So they wander on together, waiting for the final summons. Waiting for the pip or measles, and their cough is dry aud hacking as they cough along together towards the large and wide hereafter.
They have lived so near Manhattan, where refinement is so plenty, where the joy they jerk from barley—every other day but Sunday—gives the town a reddish color, that the Shinnecock is dying, dying with his cowhide boots on, dying with his hectic flush on, while the church bells chime in Brooklyn and New Yorkers go to Jersey, go to get their fire-water, go to get their red-eyed bug-juice, go to get their cooking whiskey.
Far away at Minnehaha, in the land of the Dakota, where the cyclone feels so kinky, rising on its active hind-feet, with its tail up o'er the dash-board, blowing babies through the grindstone without injuring the babies, where the cyclone and the whopper journey on in joy together—there refinement and frumenti, with the new and automatic maladies and choice diseases that belong to the Caucasian, gather in the festive red man, take him to the reservation, rob him while his little life lasts, rob him till he turns his toes up, rob him till he kicks the bucket.

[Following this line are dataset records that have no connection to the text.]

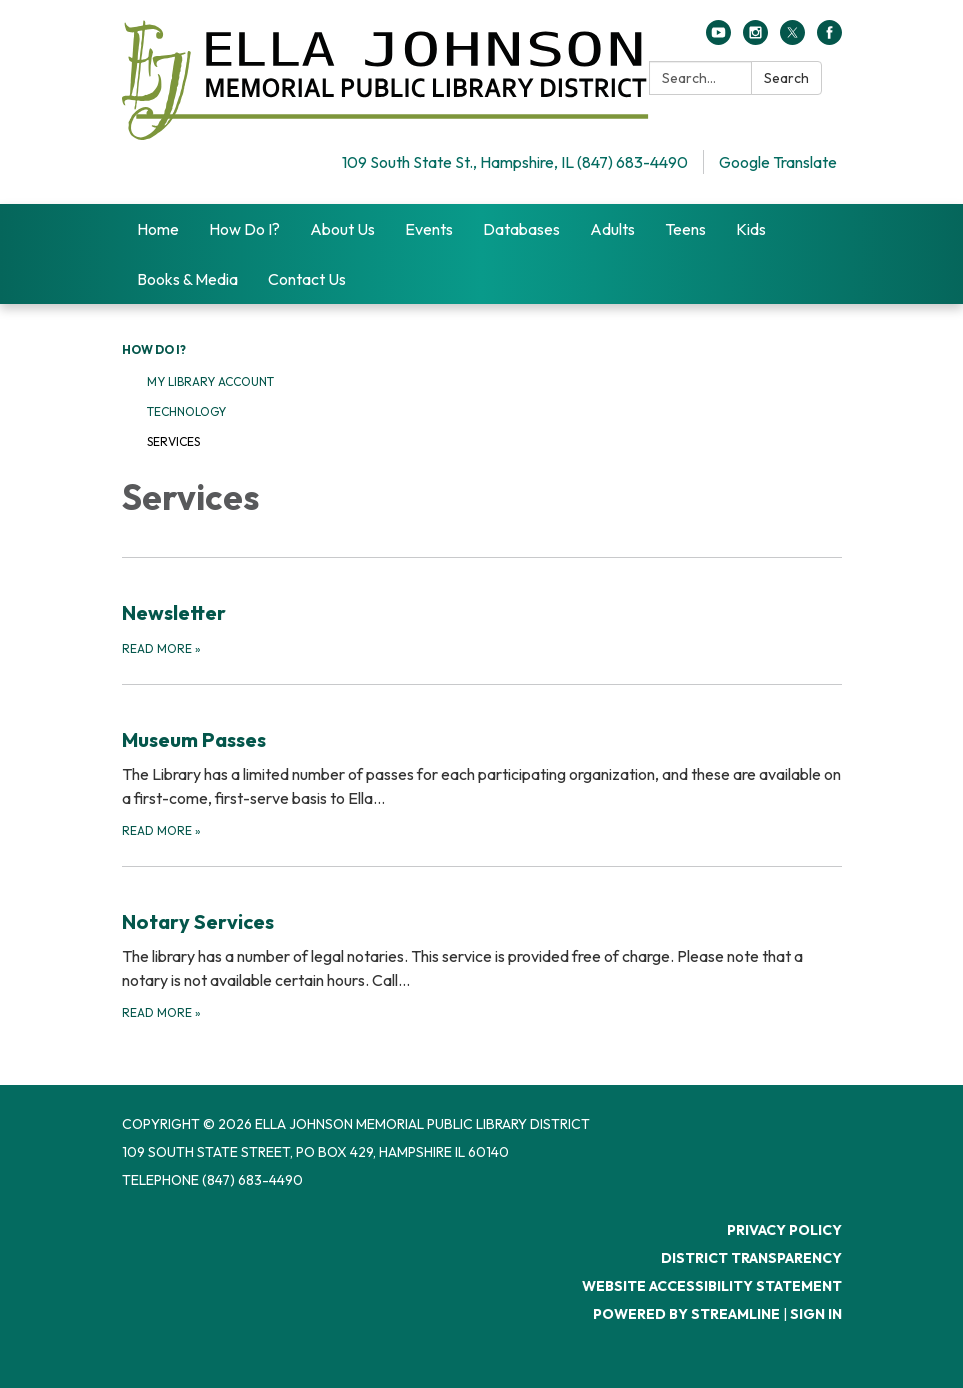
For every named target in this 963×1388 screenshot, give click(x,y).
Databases (521, 229)
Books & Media (187, 279)
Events (429, 229)
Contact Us (307, 279)
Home (158, 229)
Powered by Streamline (686, 1314)
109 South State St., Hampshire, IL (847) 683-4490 (515, 162)
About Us (342, 229)
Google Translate (778, 162)
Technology (186, 411)
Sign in (816, 1314)
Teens (685, 229)
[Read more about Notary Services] (482, 944)
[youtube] (718, 39)
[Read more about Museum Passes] (482, 762)
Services (173, 441)
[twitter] (792, 39)
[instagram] (755, 39)
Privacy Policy (784, 1230)
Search (786, 78)
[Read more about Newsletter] (482, 608)
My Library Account (210, 381)
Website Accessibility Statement (712, 1286)
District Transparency (751, 1258)
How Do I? (244, 229)
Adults (612, 229)
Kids (751, 229)
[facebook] (829, 39)
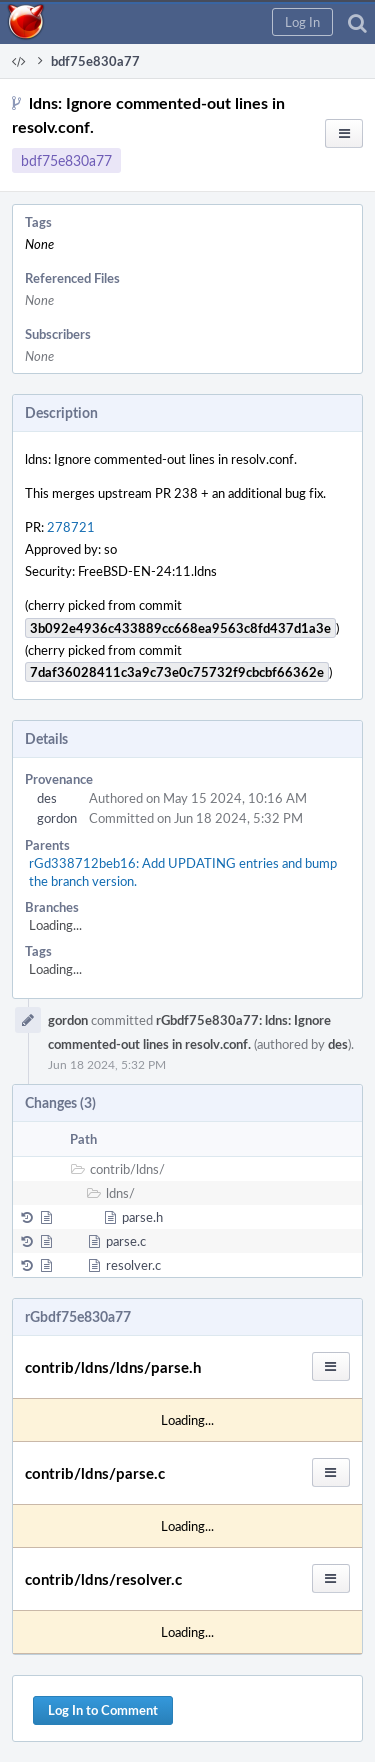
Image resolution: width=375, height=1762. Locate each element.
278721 (71, 527)
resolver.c (133, 1265)
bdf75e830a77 (66, 160)
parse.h (142, 1217)
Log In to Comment (103, 1710)
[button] (302, 22)
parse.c (126, 1241)
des (47, 798)
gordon (57, 818)
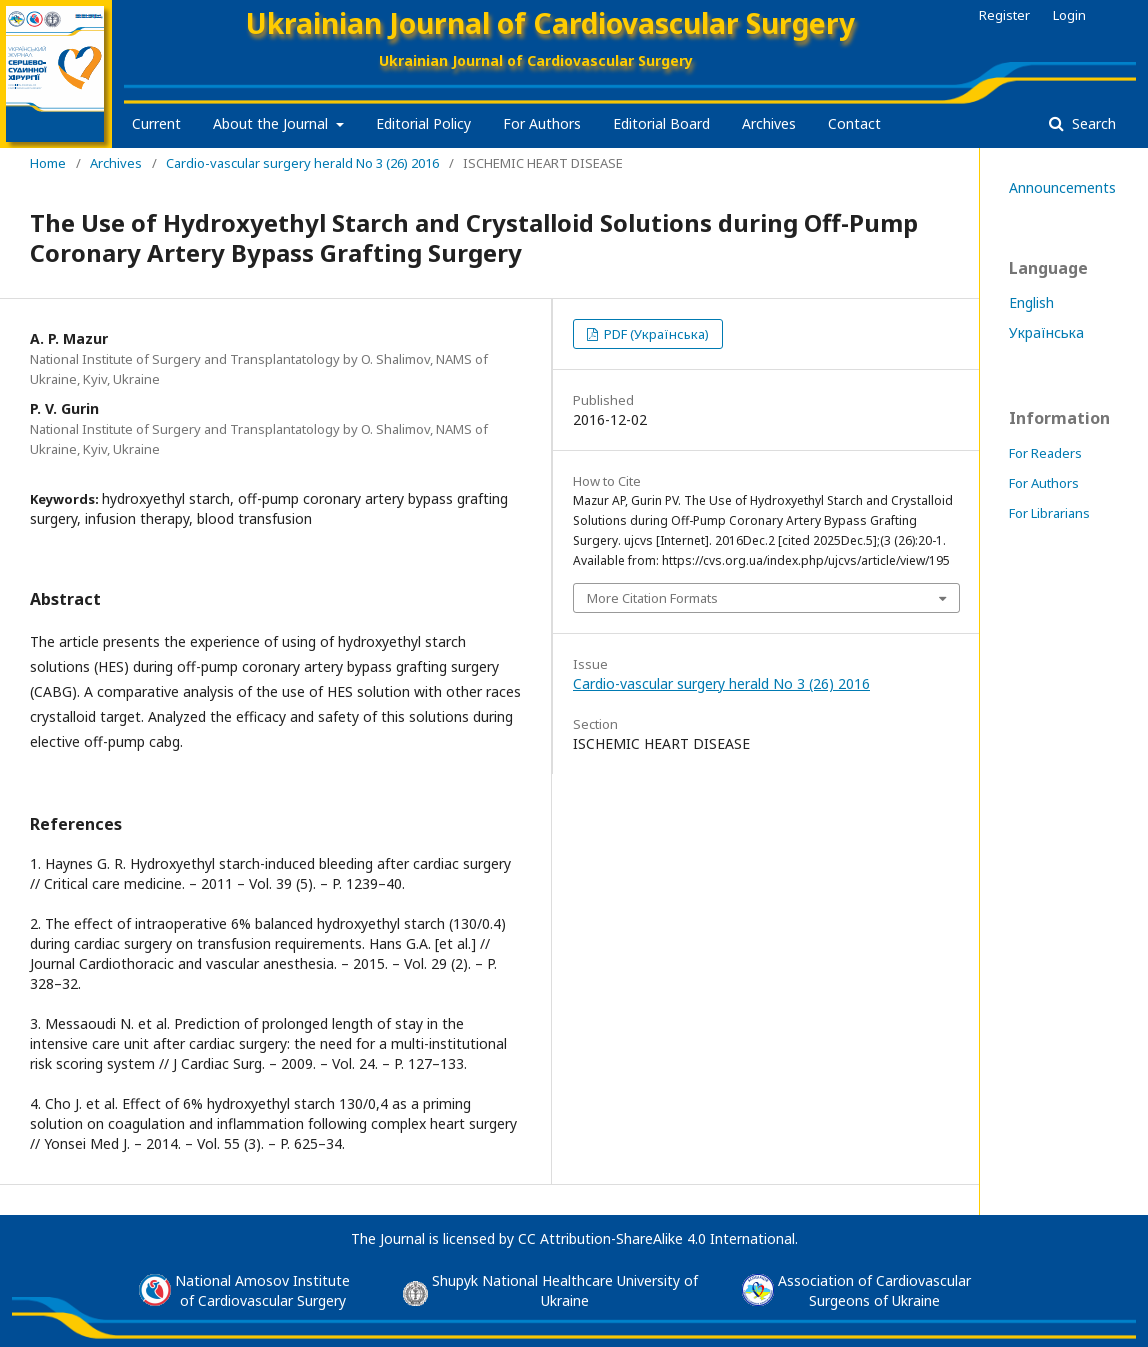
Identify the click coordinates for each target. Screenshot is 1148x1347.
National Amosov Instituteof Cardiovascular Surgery (262, 1290)
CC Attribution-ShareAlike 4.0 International (656, 1238)
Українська (1046, 332)
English (1031, 302)
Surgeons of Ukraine (874, 1300)
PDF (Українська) (655, 334)
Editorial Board (661, 123)
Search (1092, 123)
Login (1069, 15)
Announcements (1062, 187)
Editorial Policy (423, 123)
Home (48, 163)
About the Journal (272, 123)
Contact (854, 123)
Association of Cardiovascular (874, 1280)
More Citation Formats (652, 598)
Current (156, 123)
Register (1004, 15)
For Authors (542, 123)
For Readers (1045, 453)
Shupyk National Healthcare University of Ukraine (565, 1290)
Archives (769, 123)
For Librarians (1049, 513)
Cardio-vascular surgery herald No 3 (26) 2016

And the Shinnecock is fading, he who greeted Chris. Columbus when he landed, tired and seasick, with a breath of peace and onions; he who welcomed other strangers, with their notions of refinement and their knowledge of the Scriptures and their fondness for Gambrinus—they have compassed his damnation and the Shinnecock is busted.
WEBSTER AND HIS GREAT BOOK
NOAH Webster probably had the best command of language of any author of our time. Those who have read his great work entitled Webster's Unabridged Dictionary, or How One Word Led to Another, will agree with me that he was smart. Noah never lacked for a word by which to express himself. He was a brainy man and a good speller.
We were speaking of Mr. Webster on the way up here this afternoon, and a gentleman from Ashland told me of his death. Those of you who have read Mr. Webster's works will be pained to learn of this. One by one our eminent men are passing away. Mr. Webster has passed away; Napoleon Bonaparte is no more, and Dr. Mary Walker is fading away. This has been a severe winter on Sitting Bull, and I have to guard against the night air a good deal myself.
It would ill become me at this late date to criticise Mr. Webster's work, a work that is now I may say in nearly every office, home, school-room and counting-room in the land. It is a great book. I only hope that had Mr. Webster lived he would have been equally fair in his criticism of my books.